(Saved entries)

[Start of Attachment]

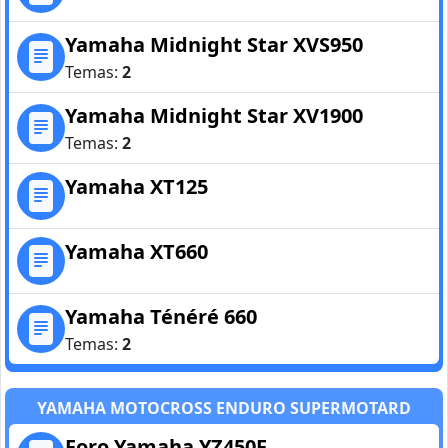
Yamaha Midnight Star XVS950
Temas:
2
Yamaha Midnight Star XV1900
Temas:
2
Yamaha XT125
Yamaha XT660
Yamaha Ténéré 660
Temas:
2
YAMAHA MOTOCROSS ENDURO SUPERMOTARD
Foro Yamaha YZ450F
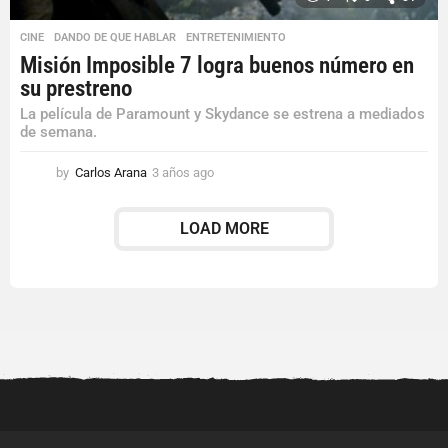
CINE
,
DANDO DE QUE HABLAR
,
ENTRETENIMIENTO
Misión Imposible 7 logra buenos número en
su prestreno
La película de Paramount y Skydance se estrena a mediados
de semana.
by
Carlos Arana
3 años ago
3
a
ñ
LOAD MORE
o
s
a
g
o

[End of Attachment]
[Start of Attachment]

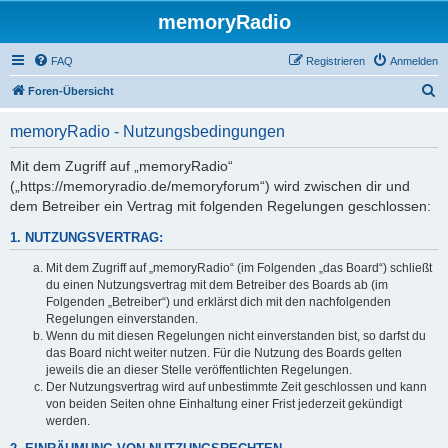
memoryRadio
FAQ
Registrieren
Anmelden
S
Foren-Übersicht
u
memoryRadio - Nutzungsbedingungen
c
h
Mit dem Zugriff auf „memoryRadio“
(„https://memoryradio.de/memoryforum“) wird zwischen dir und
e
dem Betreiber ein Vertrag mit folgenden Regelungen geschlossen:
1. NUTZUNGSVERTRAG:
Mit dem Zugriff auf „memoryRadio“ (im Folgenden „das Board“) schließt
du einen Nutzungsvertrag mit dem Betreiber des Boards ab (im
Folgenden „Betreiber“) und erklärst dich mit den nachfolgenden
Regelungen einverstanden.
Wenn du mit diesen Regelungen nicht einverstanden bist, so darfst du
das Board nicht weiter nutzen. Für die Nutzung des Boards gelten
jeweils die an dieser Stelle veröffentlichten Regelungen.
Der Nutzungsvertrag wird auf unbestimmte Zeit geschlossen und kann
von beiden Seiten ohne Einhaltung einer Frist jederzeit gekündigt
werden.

[End of Attachment]
[Start of Attachment]

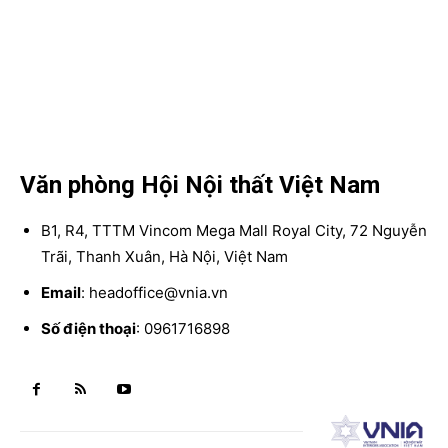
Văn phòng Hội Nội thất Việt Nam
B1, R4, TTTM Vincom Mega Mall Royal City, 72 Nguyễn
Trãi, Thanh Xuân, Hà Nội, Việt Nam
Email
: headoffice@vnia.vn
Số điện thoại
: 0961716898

[End of Attachment]

What this task involves.
Looking only at the entries, count the lines that contain the word "Boards", then state that count and nothing else.

Your solution.
2